Toleransi merupakan kata yang diserap dari bahasa Inggris ‘tolerance’ yang berarti sabar dan kelapangan dada, adapun kata kerja transitifnya adalah ‘tolerate’ yang berarti sabar menghadapi atau melihat dan tahan terhadap  sesuatu, sementara kata sifatnya adalah ‘tolerant’ yang berarti bersikap toleran, sabar terhadap sesuatu.[2]Sedangkan menurut Abdul Malik Salman, kata tolerance sendiri berasal dari bahasa Latin: ‘tolerare’ yang berarti berusaha untuk tetap bertahan hidup, tinggal atau berinteraksi dengan sesuatu yang sebenarnya tidak disukai atau disenangi. [3]Dengan demikian, pada awalnya dalam makna tolerance terkandung sikap keterpaksaan.
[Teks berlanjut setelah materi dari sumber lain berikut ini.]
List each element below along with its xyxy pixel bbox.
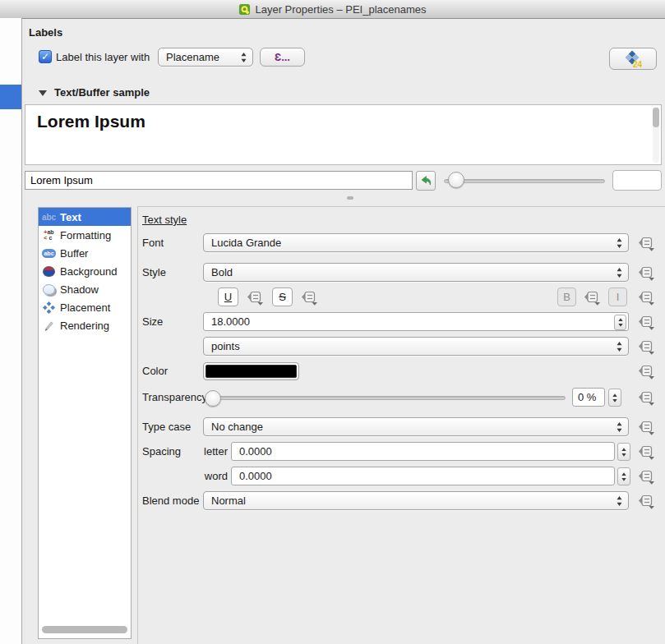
data-defined-override-icon bbox=[637, 314, 655, 330]
sample-vertical-scrollbar[interactable] bbox=[653, 107, 659, 163]
data-defined-override-button[interactable] bbox=[635, 491, 658, 511]
strikeout-button-label: S bbox=[279, 291, 286, 303]
bold-button[interactable]: B bbox=[557, 288, 576, 306]
layer-properties-dialog: 24 Layer Properties – PEI_placenames Lab… bbox=[0, 0, 665, 644]
data-defined-override-button[interactable] bbox=[635, 361, 658, 381]
splitter-handle[interactable] bbox=[347, 196, 353, 200]
underline-button[interactable]: U bbox=[218, 288, 238, 306]
data-defined-override-icon bbox=[637, 389, 655, 406]
data-defined-override-button[interactable] bbox=[635, 312, 658, 332]
sidebar-item-formatting[interactable]: +ab< c Formatting bbox=[39, 226, 131, 244]
text-abc-icon: abc bbox=[42, 210, 56, 223]
type-case-combobox[interactable]: No change bbox=[203, 417, 629, 436]
data-defined-override-icon bbox=[637, 419, 655, 435]
size-spinbox-value: 18.0000 bbox=[211, 315, 250, 328]
spinbox-stepper[interactable] bbox=[608, 389, 621, 407]
sidebar-item-shadow[interactable]: Shadow bbox=[39, 280, 131, 298]
font-label: Font bbox=[142, 233, 164, 252]
sample-text-input[interactable] bbox=[25, 171, 413, 190]
data-defined-override-button[interactable] bbox=[580, 288, 603, 307]
size-spinbox[interactable]: 18.0000 bbox=[203, 312, 629, 331]
sidebar-item-label: Formatting bbox=[60, 229, 111, 242]
data-defined-override-icon bbox=[637, 493, 655, 509]
data-defined-override-button[interactable] bbox=[635, 233, 658, 253]
rendering-brush-icon bbox=[42, 319, 56, 332]
transparency-label: Transparency bbox=[142, 388, 207, 407]
combo-updown-icon bbox=[617, 422, 622, 432]
italic-button-label: I bbox=[617, 291, 620, 303]
transparency-slider[interactable] bbox=[210, 396, 566, 400]
label-settings-list: abc Text +ab< c Formatting abc Buffer Ba… bbox=[38, 207, 132, 639]
collapse-triangle-icon[interactable] bbox=[39, 90, 47, 96]
field-combobox[interactable]: Placename bbox=[158, 48, 253, 67]
transparency-spinbox[interactable]: 0 % bbox=[572, 388, 605, 407]
data-defined-override-button[interactable] bbox=[635, 388, 658, 407]
placement-diamonds-icon bbox=[42, 301, 56, 314]
data-defined-override-button[interactable] bbox=[635, 442, 658, 462]
data-defined-override-button[interactable] bbox=[635, 417, 658, 437]
sidebar-item-buffer[interactable]: abc Buffer bbox=[39, 244, 131, 262]
label-this-layer-label: Label this layer with bbox=[56, 48, 150, 67]
italic-button[interactable]: I bbox=[608, 288, 627, 306]
spinbox-stepper[interactable] bbox=[617, 443, 630, 461]
auto-placement-button[interactable] bbox=[609, 48, 657, 70]
strikeout-button[interactable]: S bbox=[272, 288, 293, 306]
sample-scale-box bbox=[612, 170, 662, 191]
type-case-label: Type case bbox=[142, 417, 191, 436]
sample-reset-button[interactable] bbox=[416, 171, 436, 191]
data-defined-override-button[interactable] bbox=[635, 288, 658, 307]
sidebar-item-label: Shadow bbox=[60, 283, 99, 296]
style-label: Style bbox=[142, 263, 166, 282]
data-defined-override-button[interactable] bbox=[243, 288, 266, 307]
spinbox-stepper[interactable] bbox=[617, 467, 630, 485]
spacing-word-label: word bbox=[192, 467, 228, 485]
stepper-updown-icon bbox=[618, 318, 623, 327]
sidebar-item-label: Buffer bbox=[60, 247, 88, 260]
transparency-value: 0 % bbox=[578, 391, 596, 403]
sidebar-item-placement[interactable]: Placement bbox=[39, 298, 131, 316]
field-combobox-value: Placename bbox=[166, 51, 219, 63]
sample-size-slider-handle[interactable] bbox=[448, 172, 464, 188]
data-defined-override-button[interactable] bbox=[635, 467, 658, 486]
transparency-slider-handle[interactable] bbox=[205, 390, 221, 407]
spinbox-stepper[interactable] bbox=[614, 315, 626, 330]
sidebar-item-text[interactable]: abc Text bbox=[39, 208, 131, 226]
style-combobox[interactable]: Bold bbox=[203, 263, 629, 282]
data-defined-override-icon bbox=[583, 289, 601, 306]
color-swatch-button[interactable] bbox=[203, 362, 299, 380]
color-swatch-fill bbox=[206, 365, 297, 378]
sample-size-slider[interactable] bbox=[444, 179, 605, 183]
outer-tab-selected-labels[interactable] bbox=[0, 85, 21, 109]
list-horizontal-scrollbar[interactable] bbox=[42, 626, 127, 633]
sidebar-item-background[interactable]: Background bbox=[39, 262, 131, 280]
data-defined-override-button[interactable] bbox=[298, 288, 321, 307]
data-defined-override-icon bbox=[637, 235, 655, 251]
spacing-label: Spacing bbox=[142, 442, 181, 461]
combo-updown-icon bbox=[241, 53, 247, 62]
font-combobox[interactable]: Lucida Grande bbox=[203, 233, 629, 252]
size-label: Size bbox=[142, 312, 163, 331]
window-title: Layer Properties – PEI_placenames bbox=[255, 3, 426, 16]
letter-spacing-value: 0.0000 bbox=[239, 445, 272, 458]
expression-builder-button[interactable]: Ɛ... bbox=[260, 48, 305, 67]
combo-updown-icon bbox=[617, 268, 622, 278]
stepper-updown-icon bbox=[612, 393, 617, 402]
data-defined-override-icon bbox=[637, 363, 655, 380]
blend-mode-label: Blend mode bbox=[142, 491, 199, 510]
formatting-icon: +ab< c bbox=[42, 228, 56, 242]
size-units-combobox[interactable]: points bbox=[203, 337, 629, 356]
data-defined-override-button[interactable] bbox=[635, 263, 658, 283]
shadow-shape-icon bbox=[42, 283, 56, 296]
letter-spacing-spinbox[interactable]: 0.0000 bbox=[231, 442, 615, 461]
sidebar-item-label: Background bbox=[60, 265, 117, 278]
word-spacing-spinbox[interactable]: 0.0000 bbox=[231, 467, 615, 485]
data-defined-override-button[interactable] bbox=[635, 337, 658, 356]
data-defined-override-icon bbox=[246, 289, 264, 306]
word-spacing-value: 0.0000 bbox=[239, 470, 272, 482]
sidebar-item-label: Placement bbox=[60, 301, 110, 314]
text-buffer-sample-box: Lorem Ipsum bbox=[25, 104, 662, 165]
sidebar-item-rendering[interactable]: Rendering bbox=[39, 316, 131, 334]
scrollbar-thumb[interactable] bbox=[653, 108, 659, 127]
label-this-layer-checkbox[interactable]: ✓ bbox=[39, 50, 52, 63]
blend-mode-combobox[interactable]: Normal bbox=[203, 491, 629, 510]
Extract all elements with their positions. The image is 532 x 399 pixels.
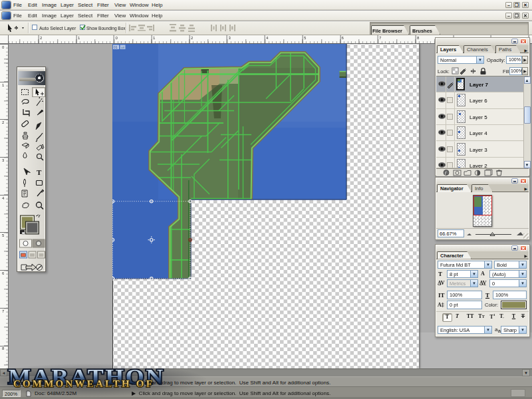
svg-text:01: 01 (114, 45, 118, 49)
svg-text:T: T (37, 168, 42, 176)
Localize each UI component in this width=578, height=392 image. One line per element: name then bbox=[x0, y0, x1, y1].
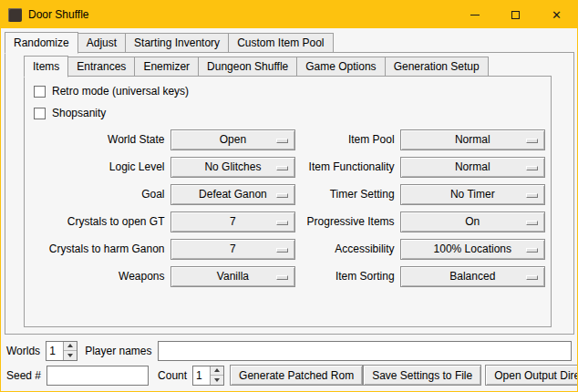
player-names-label: Player names bbox=[85, 345, 151, 357]
dropdown-indicator-icon bbox=[276, 166, 288, 170]
tab-dungeon-shuffle[interactable]: Dungeon Shuffle bbox=[198, 57, 297, 77]
tab-custom-item-pool[interactable]: Custom Item Pool bbox=[228, 33, 333, 53]
weapons-label: Weapons bbox=[30, 270, 165, 283]
worlds-row: Worlds 1 Player names bbox=[6, 340, 572, 361]
worlds-spinbox[interactable]: 1 bbox=[46, 341, 77, 361]
accessibility-dropdown[interactable]: 100% Locations bbox=[400, 239, 545, 260]
item-sorting-dropdown[interactable]: Balanced bbox=[400, 266, 545, 287]
progressive-items-value: On bbox=[465, 215, 480, 228]
dropdown-indicator-icon bbox=[526, 248, 538, 253]
dropdown-indicator-icon bbox=[276, 221, 288, 225]
timer-setting-label: Timer Setting bbox=[303, 188, 394, 201]
count-label: Count bbox=[158, 369, 187, 382]
item-pool-dropdown[interactable]: Normal bbox=[400, 129, 545, 150]
dropdown-indicator-icon bbox=[276, 193, 288, 198]
tab-enemizer[interactable]: Enemizer bbox=[134, 57, 199, 77]
world-state-dropdown[interactable]: Open bbox=[170, 129, 296, 150]
count-spinbox[interactable]: 1 bbox=[192, 366, 224, 386]
retro-mode-checkbox[interactable] bbox=[34, 86, 46, 98]
crystals-ganon-value: 7 bbox=[230, 242, 236, 255]
world-state-value: Open bbox=[220, 133, 246, 146]
worlds-value: 1 bbox=[46, 342, 63, 360]
dropdown-indicator-icon bbox=[276, 275, 288, 280]
item-functionality-label: Item Functionality bbox=[303, 160, 394, 173]
titlebar: Door Shuffle ✕ bbox=[1, 1, 577, 28]
tab-adjust[interactable]: Adjust bbox=[77, 33, 126, 53]
count-spin-down[interactable] bbox=[211, 376, 223, 385]
crystals-gt-dropdown[interactable]: 7 bbox=[170, 211, 296, 232]
maximize-icon bbox=[511, 11, 520, 19]
close-button[interactable]: ✕ bbox=[536, 1, 577, 28]
items-pane: Retro mode (universal keys) Shopsanity W… bbox=[24, 76, 552, 327]
tab-entrances[interactable]: Entrances bbox=[67, 57, 135, 77]
progressive-items-label: Progressive Items bbox=[303, 215, 394, 228]
tab-items[interactable]: Items bbox=[24, 56, 68, 77]
spin-up-icon bbox=[67, 344, 73, 347]
count-value: 1 bbox=[193, 366, 210, 385]
seed-input[interactable] bbox=[46, 366, 149, 386]
options-row: Logic Level No Glitches Item Functionali… bbox=[25, 153, 551, 181]
weapons-dropdown[interactable]: Vanilla bbox=[170, 266, 296, 287]
shopsanity-row: Shopsanity bbox=[34, 104, 551, 122]
goal-label: Goal bbox=[30, 188, 165, 201]
worlds-spin-down[interactable] bbox=[64, 351, 77, 360]
options-row: World State Open Item Pool Normal bbox=[25, 126, 551, 153]
save-settings-button[interactable]: Save Settings to File bbox=[363, 365, 481, 386]
tab-randomize[interactable]: Randomize bbox=[5, 32, 78, 54]
app-window: Door Shuffle ✕ Randomize Adjust Starting… bbox=[0, 0, 578, 392]
tab-game-options[interactable]: Game Options bbox=[296, 57, 385, 77]
bottom-bar: Worlds 1 Player names Seed # Count 1 bbox=[6, 340, 572, 386]
spin-down-icon bbox=[67, 354, 73, 357]
logic-level-value: No Glitches bbox=[204, 160, 261, 173]
tab-generation-setup[interactable]: Generation Setup bbox=[385, 57, 489, 77]
options-grid: World State Open Item Pool Normal bbox=[25, 126, 551, 290]
item-functionality-dropdown[interactable]: Normal bbox=[400, 157, 545, 178]
crystals-ganon-label: Crystals to harm Ganon bbox=[30, 242, 165, 255]
crystals-gt-label: Crystals to open GT bbox=[30, 215, 165, 228]
crystals-gt-value: 7 bbox=[230, 215, 236, 228]
item-sorting-value: Balanced bbox=[449, 270, 495, 283]
dropdown-indicator-icon bbox=[526, 139, 538, 143]
worlds-label: Worlds bbox=[6, 345, 40, 357]
options-row: Weapons Vanilla Item Sorting Balanced bbox=[25, 263, 551, 290]
world-state-label: World State bbox=[30, 133, 165, 146]
count-spin-up[interactable] bbox=[211, 366, 223, 376]
minimize-button[interactable] bbox=[454, 1, 495, 28]
goal-value: Defeat Ganon bbox=[199, 188, 267, 201]
app-icon bbox=[8, 8, 22, 22]
spin-down-icon bbox=[214, 378, 220, 382]
options-row: Crystals to harm Ganon 7 Accessibility 1… bbox=[25, 235, 551, 263]
timer-setting-value: No Timer bbox=[450, 188, 495, 201]
main-tab-bar: Randomize Adjust Starting Inventory Cust… bbox=[5, 32, 574, 53]
item-functionality-value: Normal bbox=[455, 160, 490, 173]
timer-setting-dropdown[interactable]: No Timer bbox=[400, 184, 545, 205]
accessibility-value: 100% Locations bbox=[434, 242, 511, 255]
window-title: Door Shuffle bbox=[28, 8, 454, 21]
shopsanity-checkbox[interactable] bbox=[34, 108, 46, 119]
player-names-input[interactable] bbox=[158, 341, 573, 361]
maximize-button[interactable] bbox=[495, 1, 536, 28]
tab-starting-inventory[interactable]: Starting Inventory bbox=[125, 33, 229, 53]
dropdown-indicator-icon bbox=[526, 193, 538, 198]
spin-up-icon bbox=[214, 368, 220, 372]
dropdown-indicator-icon bbox=[526, 166, 538, 170]
retro-mode-label: Retro mode (universal keys) bbox=[52, 85, 189, 98]
randomize-pane: Items Entrances Enemizer Dungeon Shuffle… bbox=[5, 52, 574, 335]
logic-level-dropdown[interactable]: No Glitches bbox=[170, 157, 296, 178]
dropdown-indicator-icon bbox=[526, 275, 538, 280]
generate-patched-rom-button[interactable]: Generate Patched Rom bbox=[230, 365, 363, 386]
progressive-items-dropdown[interactable]: On bbox=[400, 211, 545, 232]
logic-level-label: Logic Level bbox=[30, 160, 165, 173]
dropdown-indicator-icon bbox=[276, 139, 288, 143]
goal-dropdown[interactable]: Defeat Ganon bbox=[170, 184, 296, 205]
seed-row: Seed # Count 1 Generate Patched Rom Save… bbox=[6, 365, 572, 386]
crystals-ganon-dropdown[interactable]: 7 bbox=[170, 239, 296, 260]
item-sorting-label: Item Sorting bbox=[303, 270, 394, 283]
minimize-icon bbox=[470, 15, 480, 15]
seed-label: Seed # bbox=[6, 369, 41, 382]
shopsanity-label: Shopsanity bbox=[52, 107, 106, 119]
open-output-directory-button[interactable]: Open Output Directory bbox=[485, 365, 578, 386]
worlds-spin-up[interactable] bbox=[64, 342, 77, 351]
accessibility-label: Accessibility bbox=[303, 242, 394, 255]
weapons-value: Vanilla bbox=[217, 270, 249, 283]
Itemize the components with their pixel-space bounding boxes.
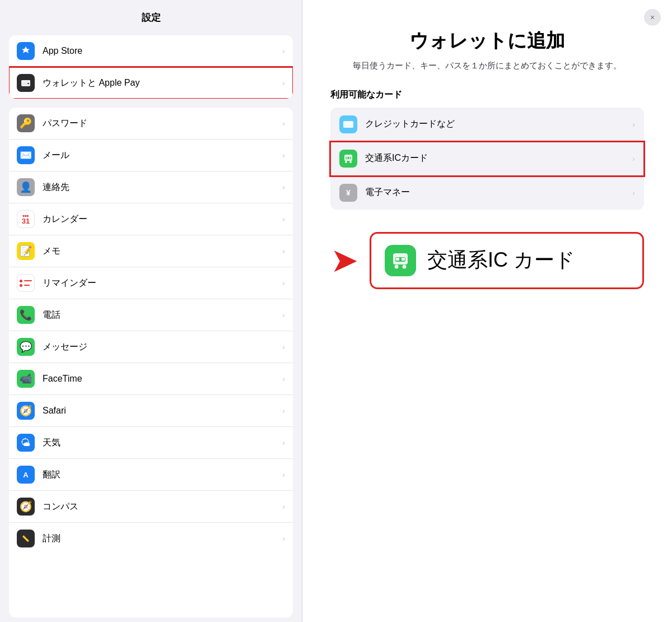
weather-chevron: › [282,438,285,447]
sidebar-item-mail[interactable]: ✉️ メール › [9,140,293,171]
credit-card-label: クレジットカードなど [365,118,632,130]
weather-icon: 🌤 [17,434,35,452]
sidebar-item-weather[interactable]: 🌤 天気 › [9,427,293,459]
translate-chevron: › [282,470,285,479]
compass-label: コンパス [43,501,278,513]
sidebar-item-contacts[interactable]: 👤 連絡先 › [9,171,293,203]
weather-label: 天気 [43,437,278,449]
messages-icon: 💬 [17,338,35,356]
available-cards-label: 利用可能なカード [330,89,644,101]
sidebar-item-measure[interactable]: 📏 計測 › [9,523,293,554]
close-icon: × [650,13,655,22]
big-transit-card[interactable]: 交通系IC カード [370,232,644,289]
sidebar-item-translate[interactable]: A 翻訳 › [9,459,293,491]
svg-point-7 [349,161,352,163]
notes-icon: 📝 [17,242,35,260]
credit-card-icon [339,115,357,133]
sidebar-item-calendar[interactable]: ■■■ 31 カレンダー › [9,203,293,235]
arrow-row: ➤ 交通系IC カード [330,232,644,289]
sidebar-item-notes[interactable]: 📝 メモ › [9,235,293,267]
sidebar-item-compass[interactable]: 🧭 コンパス › [9,491,293,523]
sidebar-item-appstore[interactable]: App Store › [9,35,293,67]
right-subtitle: 毎日使うカード、キー、パスを１か所にまとめておくことができます。 [330,59,644,72]
card-item-transit[interactable]: 交通系ICカード › [330,142,644,176]
card-item-credit[interactable]: クレジットカードなど › [330,108,644,142]
calendar-icon: ■■■ 31 [17,210,35,228]
emoney-card-label: 電子マネー [365,187,632,198]
emoney-card-chevron: › [632,188,635,197]
reminders-icon [17,274,35,292]
svg-point-12 [395,264,399,268]
red-arrow-icon: ➤ [330,244,358,277]
notes-label: メモ [43,245,278,257]
svg-point-13 [403,264,407,268]
measure-chevron: › [282,534,285,543]
card-item-emoney[interactable]: ¥ 電子マネー › [330,176,644,210]
reminders-label: リマインダー [43,277,278,289]
notes-chevron: › [282,247,285,256]
svg-rect-2 [27,83,29,84]
sidebar-item-reminders[interactable]: リマインダー › [9,267,293,299]
credit-card-chevron: › [632,120,635,129]
wallet-chevron: › [282,78,285,87]
wallet-label: ウォレットと Apple Pay [43,77,278,89]
main-settings-section: 🔑 パスワード › ✉️ メール › 👤 連絡先 › ■■■ 31 カレンダー … [9,108,293,618]
contacts-icon: 👤 [17,178,35,196]
big-transit-label: 交通系IC カード [427,247,575,274]
card-list: クレジットカードなど › 交通系ICカード › ¥ 電子マネー › [330,108,644,210]
svg-rect-10 [349,157,351,159]
transit-card-label: 交通系ICカード [365,152,632,164]
translate-label: 翻訳 [43,469,278,481]
compass-icon: 🧭 [17,498,35,516]
sidebar-item-safari[interactable]: 🧭 Safari › [9,395,293,427]
big-transit-icon [385,245,416,276]
left-panel: 設定 App Store › ウォレットと Apple Pay › [0,0,302,622]
messages-chevron: › [282,342,285,351]
facetime-chevron: › [282,374,285,383]
transit-card-chevron: › [632,154,635,163]
translate-icon: A [17,466,35,484]
sidebar-item-password[interactable]: 🔑 パスワード › [9,108,293,140]
settings-title: 設定 [0,0,302,31]
sidebar-item-phone[interactable]: 📞 電話 › [9,299,293,331]
svg-rect-4 [343,123,353,124]
mail-label: メール [43,150,278,161]
contacts-label: 連絡先 [43,182,278,193]
messages-label: メッセージ [43,341,278,353]
appstore-chevron: › [282,47,285,55]
svg-rect-16 [402,258,405,261]
safari-label: Safari [43,406,278,416]
phone-label: 電話 [43,309,278,321]
password-chevron: › [282,119,285,128]
calendar-chevron: › [282,215,285,224]
close-button[interactable]: × [644,9,661,26]
right-panel: × ウォレットに追加 毎日使うカード、キー、パスを１か所にまとめておくことができ… [302,0,672,622]
svg-rect-15 [396,258,399,261]
right-title: ウォレットに追加 [330,28,644,54]
phone-icon: 📞 [17,306,35,324]
facetime-label: FaceTime [43,374,278,384]
mail-chevron: › [282,151,285,160]
compass-chevron: › [282,502,285,511]
phone-chevron: › [282,310,285,319]
mail-icon: ✉️ [17,146,35,164]
appstore-icon [17,42,35,60]
sidebar-item-facetime[interactable]: 📹 FaceTime › [9,363,293,395]
top-settings-section: App Store › ウォレットと Apple Pay › [9,35,293,99]
appstore-label: App Store [43,46,278,56]
safari-chevron: › [282,406,285,415]
wallet-icon [17,74,35,92]
svg-rect-1 [21,80,30,82]
facetime-icon: 📹 [17,370,35,388]
calendar-label: カレンダー [43,213,278,225]
transit-card-icon [339,150,357,168]
measure-icon: 📏 [17,530,35,547]
emoney-card-icon: ¥ [339,184,357,202]
sidebar-item-messages[interactable]: 💬 メッセージ › [9,331,293,363]
reminders-chevron: › [282,278,285,287]
svg-rect-9 [346,157,348,159]
sidebar-item-wallet[interactable]: ウォレットと Apple Pay › [9,67,293,99]
password-icon: 🔑 [17,114,35,132]
measure-label: 計測 [43,533,278,545]
contacts-chevron: › [282,183,285,192]
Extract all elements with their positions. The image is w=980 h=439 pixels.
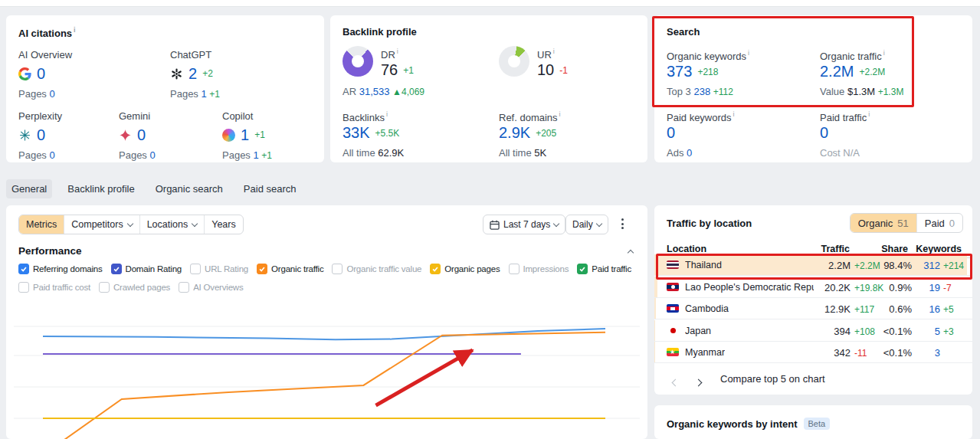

Pemahaman tentang toleransi tidak dapat berdiri sendiri, karena terkait erat dengan suatu realitas lain yang merupakan penyebab langsung dari lahirnya toleransi, yaitu pluralisme (Arab: ta’addudiyyat). Dengan demiki-an untuk mendapatkan pengertian tentang toleransi yang baik, maka pemahaman yang benar mengenai pluralisme adalah suatu keniscayaan. Kajian tentang hadis-hadis tentang toleransi kata samâhah dalam bahasa Arab (yang artinya mempermudah, memberi kemurahan dan keluasan). Akan tetapi, makna memudahkan dan memberi keluasan di sini bukan mutlak sebagaimana dipahami secara bebas, melainkan tetap bersandar pada Alquran dan Hadis.
B.  TAFSIR
1.      Tafsir Jalalain
لَا اِ كْرَاهَ فِي الدِّيْنِ   (Tidak ada paksaan dalam agama) maksudnya untuk memasukinya. قَدْ تَبَيَّنَ الرُّشْدُ مِنَ الْغَيّ (Sesungguhnya telah nyata jalan yang benar dari jalan yang salah),artinya telah jelas dengan adanya bukti-bukti dan keterangan-keterangan yang kuat, bahwa keimanan itu berarti kebenaran dan kekafiran itu kesesatan. Ayat ini turun mengenai seorang Anshar yang mempunyai anak-anak yang hendak dipaksanya masuk islam. فَمَنْ يَكْفُرْ بِا الطَّا غُوْتِ (Maka barangsiapa yang ingkar kepada taghut) maksudnya setan atau berhala, dipakai untuk tunggal dan jamak وَيُؤْ مِنْ بِا للهِ فَقَدِ اسْتَمْسَكَ بِا الْعٌرْوَةِ الْوُثْقَي (dan dia beriman kepada Allah , maka sesungguhnya ia telah berpegang kepada simpul tali yang teguh kuat ) ikatan tali yang kukuh. لاَ انْفِصَامَ لَهَا, وَاللهُ سَمِيْعٌ  (yang tidak akan putus-putus, dan Allah Maha Mendengar ) akan segala ucapan عَلِيْمٌ (Maha Mengetahui) segala perbuatan.[4]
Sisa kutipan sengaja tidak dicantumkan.